Text and tabular reports

breaks

List the targeted genes in which a segmentation breakpoint occurs.

cnvkit.py breaks Sample.cnr Sample.cns

This helps to identify genes in which (a) an unbalanced fusion or other structural rearrangement breakpoint occured, or (b) CNV calling is simply difficult due to an inconsistent copy number signal.

gainloss

Identify targeted genes with copy number gain or loss above or below a threshold.

cnvkit.py gainloss Sample.cnr
cnvkit.py gainloss Sample.cnr -s Sample.cns -t 0.4 -y -m 5

If segments are given, the log2 ratio value reported for each gene will be the value of the segment covering the gene. Where more than one segment overlaps the gene, i.e. if the gene contains a breakpoint, each segment’s value will be reported as a separate row for the same gene.

If segments are not given, the median of the log2 ratio values of the bins within each gene will be reported as the gene’s overall log2 ratio value. This mode will not attempt to identify breakpoints within genes.

The threshold (-t) and minimum number of bins (-m) options are used to control which genes are reported. For example, a threshold of .6 (the default) will report single-copy gains and losses in a completely pure tumor sample (or germline CNVs), but a lower threshold would be necessary to call somatic CNAs if significant normal-cell contamination is present.
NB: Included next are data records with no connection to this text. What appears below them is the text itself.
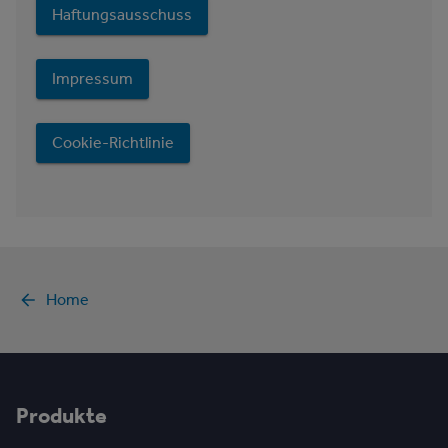
Haftungsausschuss
Impressum
Cookie-Richtlinie
Home
Produkte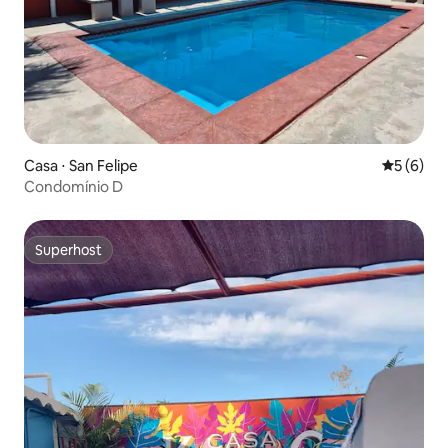
Casa ⋅ San Felipe
5 de uma 
5 (6)
Condomínio D
Superhost
Superhost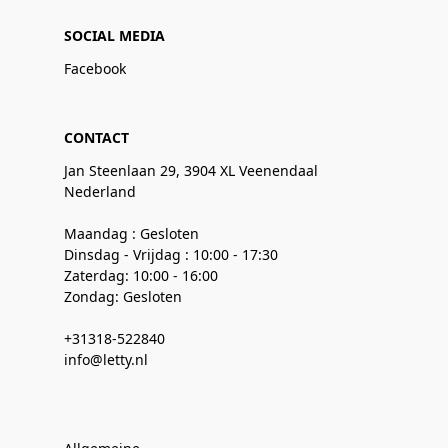
SOCIAL MEDIA
Facebook
CONTACT
Jan Steenlaan 29, 3904 XL Veenendaal
Nederland
Maandag : Gesloten
Dinsdag - Vrijdag : 10:00 - 17:30
Zaterdag: 10:00 - 16:00
Zondag: Gesloten
+31318-522840
info@letty.nl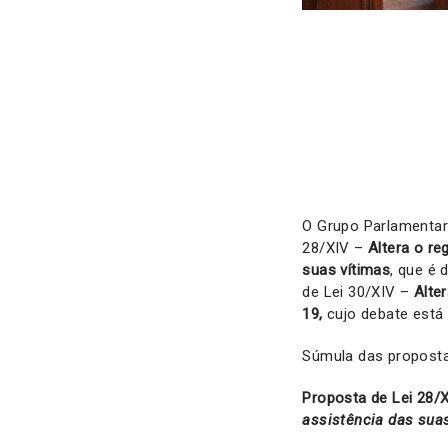
O Grupo Parlamentar
28/XIV –
Altera o re
suas vítimas
, que é 
de Lei 30/XIV –
Alte
19,
cujo debate está 
Súmula das proposta
Proposta de Lei 28/
assistência das sua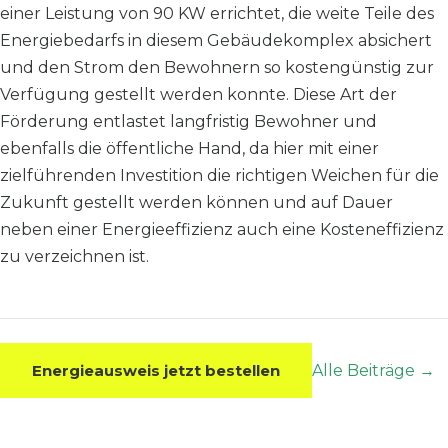
einer Leistung von 90 KW errichtet, die weite Teile des
Energiebedarfs in diesem Gebäudekomplex absichert
und den Strom den Bewohnern so kostengünstig zur
Verfügung gestellt werden konnte. Diese Art der
Förderung entlastet langfristig Bewohner und
ebenfalls die öffentliche Hand, da hier mit einer
zielführenden Investition die richtigen Weichen für die
Zukunft gestellt werden können und auf Dauer
neben einer Energieeffizienz auch eine Kosteneffizienz
zu verzeichnen ist.
Energieausweis jetzt bestellen
Alle Beiträge →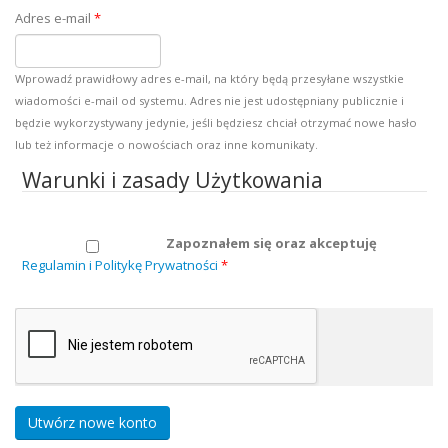
Adres e-mail
*
Wprowadź prawidłowy adres e-mail, na który będą przesyłane wszystkie
wiadomości e-mail od systemu. Adres nie jest udostępniany publicznie i
będzie wykorzystywany jedynie, jeśli będziesz chciał otrzymać nowe hasło
lub też informacje o nowościach oraz inne komunikaty.
Warunki i zasady Użytkowania
Zapoznałem się oraz akceptuję
Regulamin i Politykę Prywatności
*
Some likely false positives can be eliminated by dropping CNVs that cover a small number of bins (e.g. with -m 3, genes where only 1 or 2 bins show copy number change will not be reported), at the risk of missing some true positives.
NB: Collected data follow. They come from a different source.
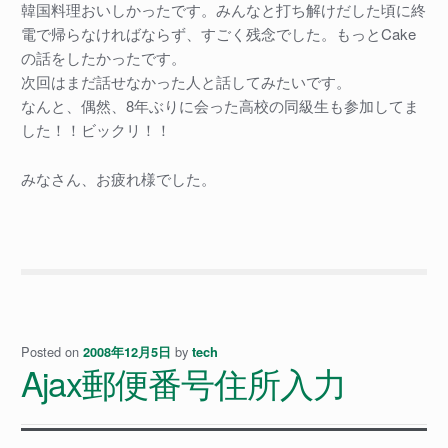
韓国料理おいしかったです。みんなと打ち解けだした頃に終
電で帰らなければならず、すごく残念でした。もっとCake
の話をしたかったです。
次回はまだ話せなかった人と話してみたいです。
なんと、偶然、8年ぶりに会った高校の同級生も参加してま
した！！ビックリ！！
みなさん、お疲れ様でした。
Posted on
by
2008年12月5日
tech
Ajax郵便番号住所入力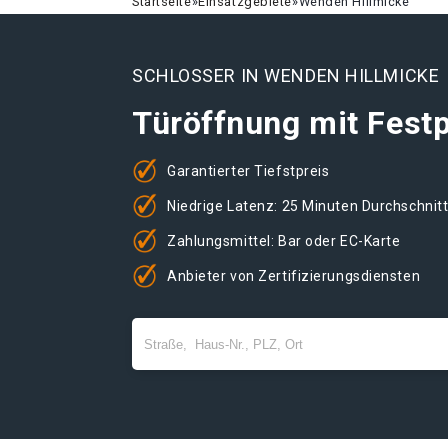
Startseite
»
Einsatzgebiete
»
Wenden Hillmicke
SCHLOSSER IN WENDEN HILLMICKE
Türöffnung mit Festp
Garantierter Tiefstpreis
Niedrige Latenz: 25 Minuten Durchschnit
Zahlungsmittel: Bar oder EC-Karte
Anbieter von Zertifizierungsdiensten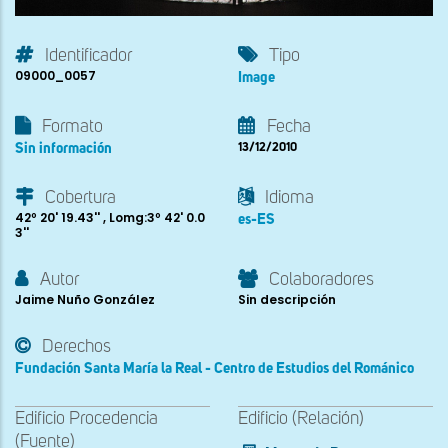
Identificador
Tipo
09000_0057
Image
Formato
Fecha
Sin información
13/12/2010
Cobertura
Idioma
42º 20' 19.43'' , Lomg:3º 42' 0.0
es-ES
3''
Autor
Colaboradores
Jaime Nuño González
Sin descripción
Derechos
Fundación Santa María la Real - Centro de Estudios del Románico
Edificio Procedencia
Edificio (Relación)
(Fuente)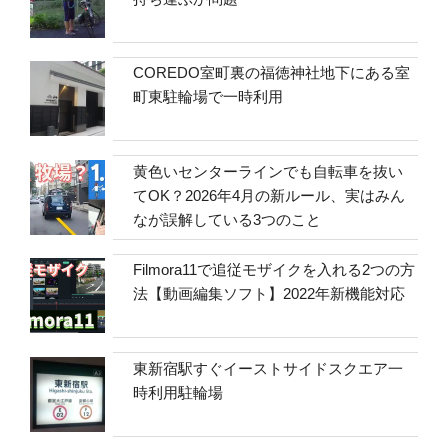
COREDO室町裏の福徳神社地下にある室
町東駐輪場で一時利用
黄色いセンターラインでも自転車を抜い
てOK？2026年4月の新ルール、実はみん
なが誤解している3つのこと
Filmora11で追従モザイクを入れる2つの方
法【動画編集ソフト】2022年新機能対応
東新宿駅すぐイーストサイドスクエア一
時利用駐輪場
Specify the reference gender (-y if male) to ensure CNVs on the X and Y chromosomes are reported correctly; otherwise, a large number of spurious gains or losses on the sex chromosomes may be reported.

The output is a text table of tab-separated values, which is amenable to further processing by scripts and standard Unix tools such as grep, sort, cut and awk.

gender

Guess samples’ gender from the relative coverage of chromoxsome X. A table of the sample name (derived from the filename), guessed chromosomal gender (string “Female” or “Male”), and log2 ratio value of chromosome X is printed.
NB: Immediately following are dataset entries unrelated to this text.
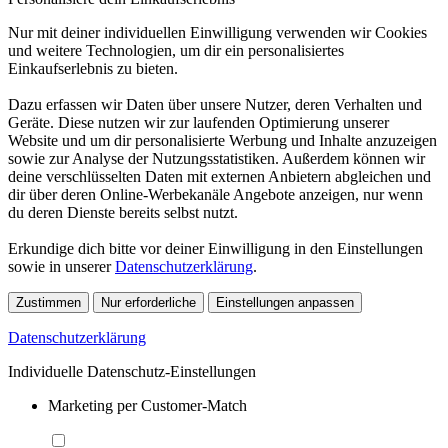
Nur mit deiner individuellen Einwilligung verwenden wir Cookies
und weitere Technologien, um dir ein personalisiertes
Einkaufserlebnis zu bieten.
Dazu erfassen wir Daten über unsere Nutzer, deren Verhalten und
Geräte. Diese nutzen wir zur laufenden Optimierung unserer
Website und um dir personalisierte Werbung und Inhalte anzuzeigen
sowie zur Analyse der Nutzungsstatistiken. Außerdem können wir
deine verschlüsselten Daten mit externen Anbietern abgleichen und
dir über deren Online-Werbekanäle Angebote anzeigen, nur wenn
du deren Dienste bereits selbst nutzt.
Erkundige dich bitte vor deiner Einwilligung in den Einstellungen
sowie in unserer
Datenschutzerklärung
.
Zustimmen
Nur erforderliche
Einstellungen anpassen
Datenschutzerklärung
Individuelle Datenschutz-Einstellungen
Marketing per Customer-Match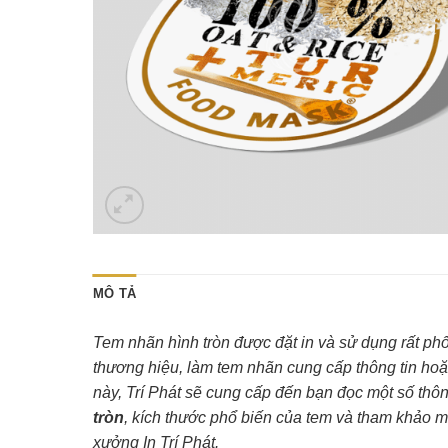
MÔ TẢ
Tem nhãn hình tròn được đặt in và sử dụng rất ph
thương hiệu, làm tem nhãn cung cấp thông tin hoặ
này, Trí Phát sẽ cung cấp đến bạn đọc một số thông
tròn
, kích thước phổ biến của tem và tham khảo m
xưởng In Trí Phát.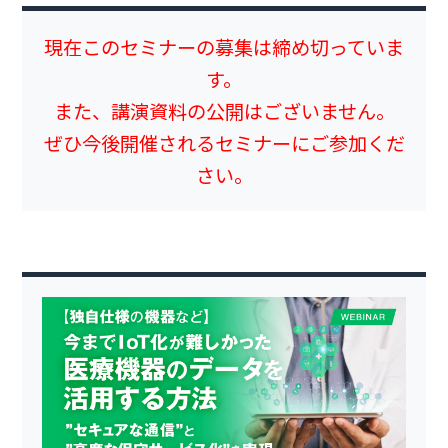
現在このセミナーの募集は締め切っていま
す。
また、講演資料の公開はございません。
ぜひ今後開催されるセミナーにご参加くだ
さい。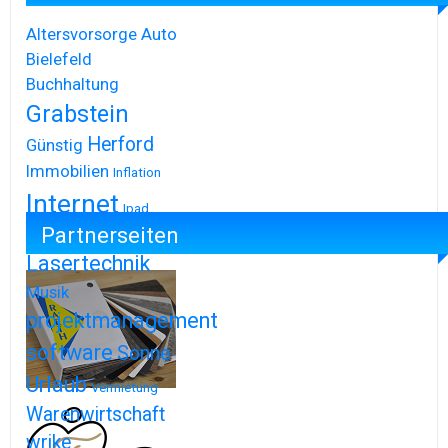
Altersvorsorge
Auto
Bielefeld
Buchhaltung
Grabstein
Herford
Günstig
Immobilien
Inflation
Internet
Ipad
Partnerseiten
Iphone
Lasertechnik
Musik
projektmanagement
software
Sonne
Urlaub
Vermietung
Warenwirtschaft
wrike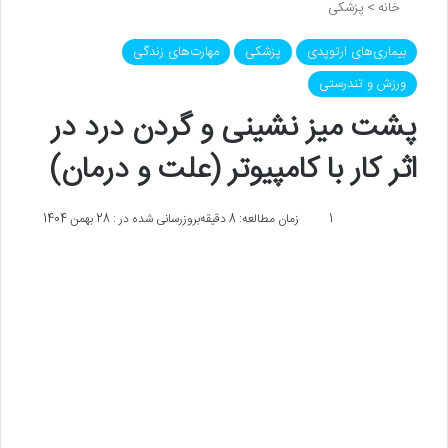
خانه
>
پزشکی
بیماری‌های ارتوپدی
پزشکی
مهارت‌های زندگی
ورزش و تندرستی
پشت میز نشینی و گردن درد در
اثر کار با کامپیوتر (علت و درمان)
1
زمان مطالعه: 8 دقیقه
بروزرسانی شده در : 28 بهمن 1404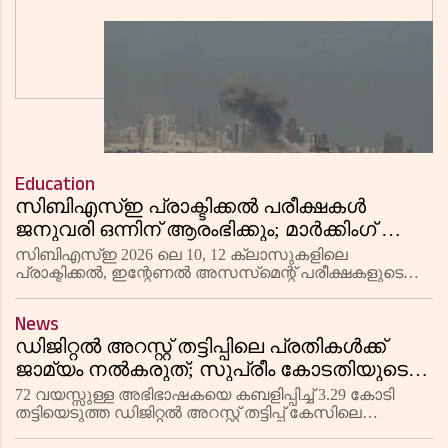
കുവൈത്തിലും സ്ഫോടന
താവളത്തിന് നേരെ മിസൈൽ
പരമ്പരകൾ
ആക്രമണം നടന്നതിന് പിന്നാലെ
അബുദാബിയിലും കുവൈത്തിലും സ്ഫ
Education
സിബിഎസ്ഇ പ്രാക്ടിക്കൽ പരീക്ഷകൾ
ജനുവരി ഒന്നിന് ആരംഭിക്കും; മാർക്കിംഗ് സ്കീം
പുറത്തിറക്കി
സിബിഎസ്ഇ 2026 ലെ 10, 12 ക്ലാസുകളിലെ
പ്രാക്ടിക്കൽ, ഇന്റേണൽ അസസ്‌മെന്റ് പരീക്ഷകളുടെ
തീയതികൾ പ്രഖ്യാപിച്ചു. ജനുവരി ഒന്ന് മുതൽ
ഫെബ്രുവരി 14 വരെയാണ് പരീക്ഷകൾ നടക്കുക. മാർക്ക്
News
വിഭജന പട്ടിക ഉൾപ്പെടെയുള്ള മാ
ഡിജിറ്റൽ അറസ്റ്റ് തട്ടിപ്പിലെ പ്രതികൾക്ക്
ജാമ്യം നൽകരുത്; സുപ്രീം കോടതിയുടെ
അസാധാരണ ഇടപെടൽ, ദേശീയ
72 വയസ്സുള്ള അഭിഭാഷകയെ കബളിപ്പിച്ച് 3.29 കോടി
മാർഗ്ഗനിർദ്ദേശങ്ങൾ ഉടൻ
തട്ടിയെടുത്ത ഡിജിറ്റൽ അറസ്റ്റ് തട്ടിപ്പ് കേസിലെ
പ്രതികൾക്ക് ജാമ്യം അനുവദിക്കരുതെന്ന് സുപ്രീം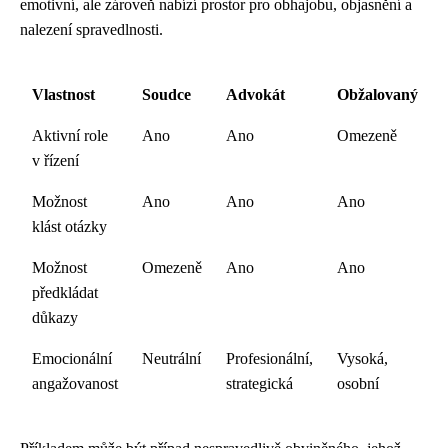
emotivní, ale zároveň nabízí prostor pro obhajobu, objasnění a
nalezení spravedlnosti.
Vlastnost
Soudce
Advokát
Obžalovaný
Aktivní role
Ano
Ano
Omezeně
v řízení
Možnost
Ano
Ano
Ano
klást otázky
Možnost
Omezeně
Ano
Ano
předkládat
důkazy
Emocionální
Neutrální
Profesionální,
Vysoká,
angažovanost
strategická
osobní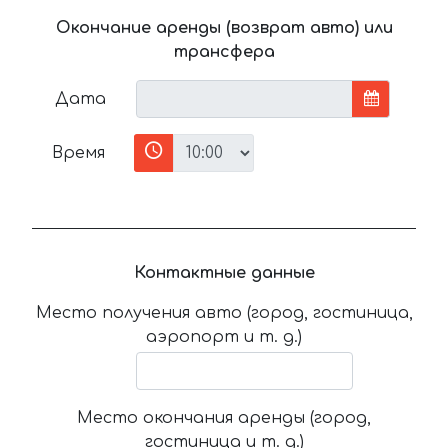
Окончание аренды (возврат авто) или
трансфера
Дата
Время
Контактные данные
Место получения авто (город, гостиница,
аэропорт и т. д.)
Место окончания аренды (город,
гостиница и т. д.)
cnvkit.py gender *.cnn *.cnr *.cns
cnvkit.py gender -y *.cnn *.cnr *.cns

metrics

Calculate the spread of bin-level copy ratios from the corresponding final segments using several statistics. These statistics help quantify how “noisy” a sample is and help to decide which samples to exclude from an analysis, or to select normal samples for a reference copy number profile.

For a single sample:

cnvkit.py metrics Sample.cnr -s Sample.cns

(Note that the order of arguments and options matters here, unlike the other commands: Everything after the -s flag is treated as a segment dataset.)

Multiple samples can be processed together to produce a table:

cnvkit.py metrics S1.cnr S2.cnr -s S1.cns S2.cns
cnvkit.py metrics *.cnr -s *.cns

Several bin-level log2 ratio estimates for a single sample, such as the uncorrected on- and off-target coverages and the final bin-level log2 ratios, can be compared to the same final segmentation (reusing the given segments for each coverage dataset):

cnvkit.py metrics Sample.targetcoverage.cnn Sample.antitargetcoverage.cnn Sample.cnr -s Sample.cns

In each case, given the bin-level copy ratios (.cnr) and segments (.cns) for a sample, the log2 ratio value of each segment is subtracted from each of the bins it covers, and several estimators of spread are calculated from the residual values. The output text or table shows for each sample:

  • Total number of segments (in the .cns file) – a large number of segments can indicate that the sample has either many real CNAs, or noisy coverage and therefore many spurious segments.
  • Uncorrected sample standard deviation – this measure is prone to being inflated by a few outliers, such as may occur in regions of poor coverage or if the targets used with CNVkit analysis did not exactly match the capture. (Also note that the log2 ratio data are not quite normally distributed.) However, if a sample’s standard deviation is drastically higher than the other estimates shown by the metrics command, that helpfully indicates the sample has some outlier bins.
  • Median absolute deviation (MAD) – very robust against outliers, but less statistically efficient.
  • Interquartile range (IQR) – another robust measure that is easy to understand.
  • Tukey’s biweight midvariance – a robust and efficient measure of spread.

Note that many small segments will fit noisy data better, shrinking the residuals used to calculate the other estimates of spread, even if many of the segments are spurious. One possible heuristic for judging the overall noisiness of each sample in a table is to multiply the number of segments by the biweight midvariance – the value will tend to be higher for unreliable samples. Check questionable samples for poor coverage (using e.g. bedtools, chanjo, IGV or Picard CalculateHsMetrics).

Finally, visualizing a sample with CNVkit’s scatter command will often make it apparent whether a sample or the copy ratios within a genomic region can be trusted.